Assim como na gestação única, a medição do CC por TVS tem sido estudada como uma ferramenta de triagem para PTB na gestação gemelar. Sabe-se que os seus valores tendem a ser inclinados para comprimentos mais curtos. Em termos pragmáticos, a maioria das publicações tende a usar o limite de corte fixo empírico de 25 mm entre 18 e 24 semanas gestacionais.

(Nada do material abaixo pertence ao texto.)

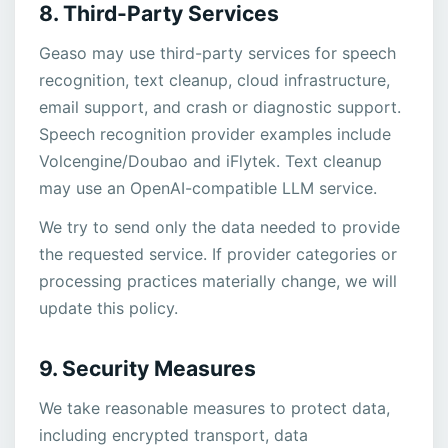
8. Third-Party Services
Geaso may use third-party services for speech
recognition, text cleanup, cloud infrastructure,
email support, and crash or diagnostic support.
Speech recognition provider examples include
Volcengine/Doubao and iFlytek. Text cleanup
may use an OpenAI-compatible LLM service.
We try to send only the data needed to provide
the requested service. If provider categories or
processing practices materially change, we will
update this policy.
9. Security Measures
We take reasonable measures to protect data,
including encrypted transport, data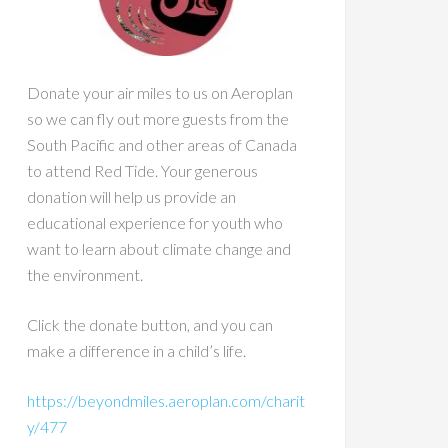
Donate your air miles to us on Aeroplan
so we can fly out more guests from the
South Pacific and other areas of Canada
to attend Red Tide. Your generous
donation will help us provide an
educational experience for youth who
want to learn about climate change and
the environment.
Click the donate button, and you can
make a difference in a child’s life.
https://beyondmiles.aeroplan.com/charit
y/477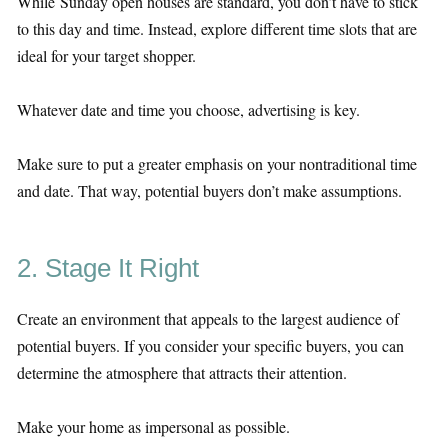
While Sunday open houses are standard, you don’t have to stick
to this day and time. Instead, explore different time slots that are
ideal for your target shopper.
Whatever date and time you choose, advertising is key.
Make sure to put a greater emphasis on your nontraditional time
and date. That way, potential buyers don’t make assumptions.
2. Stage It Right
Create an environment that appeals to the largest audience of
potential buyers. If you consider your specific buyers, you can
determine the atmosphere that attracts their attention.
Make your home as impersonal as possible.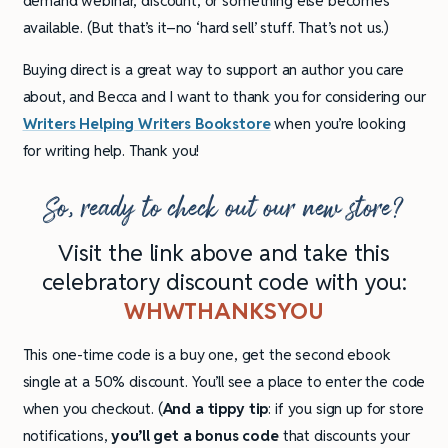
demand webinar, discount, or something else becomes
available. (But that’s it–no ‘hard sell’ stuff. That’s not us.)
Buying direct is a great way to support an author you care
about, and Becca and I want to thank you for considering our
Writers Helping Writers Bookstore
when you’re looking
for writing help. Thank you!
So, ready to check out our new store?
Visit the link above and take this
celebratory discount code with you:
WHWTHANKSYOU
This one-time code is a buy one, get the second ebook
single at a 50% discount. You’ll see a place to enter the code
when you checkout. (
And a tippy tip
: if you sign up for store
notifications,
you’ll get a bonus code
that discounts your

Prevenção do PTP espontâneo em gestação múltipla assintomática |
Uma revisão que avaliou o repouso estrito ou parcial no hospital ou em casa para gestação múltipla não relatou nenhum benefício em relação aos riscos de PTP < 37 ou < 34 semanas, mortalidade perinatal ou baixo peso ao nascer. Da mesma forma, outra revisão que abordou o uso de beta miméticos orais profiláticos versus placebo para reduzir o parto prematuro em mulheres com gestação gemelar não demonstrou evidências para apoiar seu uso.
> Papel da progesterona
Dado que a gestação múltipla é o fator de risco mais significativo para o PTP, vários estudos testaram a administração profilática de progesterona. Ficou evidente desde o início que tal estratégia não apenas falha em reduzir a taxa de prematuridade, mas também pode aumentar o risco de algumas complicações fetais, incluindo morte perinatal. No entanto, uma metanálise indicou que a progesterona vaginal pode melhorar o resultado pré-natal para o subgrupo de gestações gemelares com colo do útero curto.
Sendo assim, o uso de progesterona não foi recomendado para a prevenção do PTP em gestação gemelar não selecionada. No entanto, quando usada via vaginal, pode ser considerada na gestação gemelar com CC ≤ 25 mm.
> Papel do cerclagem cervical na gestação múltipla
Embora o uso de cerclagem possa ser benéfico em procedimentos eletivos ou indicados por ultrassom na gestação única, não há evidências adequadas para apoiar a sua indicação e na gemelar.
Uma estratégia combinada de cerclagem, antibióticos e tocolíticos pode ser considerada na gestação gemelar assintomática com colo do útero dilatado antes de 24 semanas, no entanto, ainda são necessários mais estudos.
Gestação múltipla sintomática para trabalho de parto prematuro |
Não há evidências suficientes para apoiar o benefício da medição do CC em mulheres sintomáticas com gestação gemelar e PTP, ou que sugiram limites ideais para orientar o manejo clínico.
Avanços recentes e novas perspectivas |
Em tempos de avanços tecnológicos, diversas ferramentas para PTP foram desenvolvidas, como calculadoras que auxiliam a sua predição com base em fatores de risco maternos e na medição do CC entre 20+0 e 24+6 semanas. Os algoritmos desenvolvidos para o aplicativo QUiPP™ v.2 para mulheres assintomáticas de alto risco fornecem risco personalizado de PTP com base no CC, FFN quantitativo ou ambos os testes combinados, enquanto consideram os fatores de risco maternos.
Evidências clínicas indicaram que a administração combinada de ceftriaxona, claritromicina e metronidazol em gestantes com processo inflamatório intra-amniótico pode resolver 75% dos casos e prevenir até 40% dos partos < 34 semanas de gestação.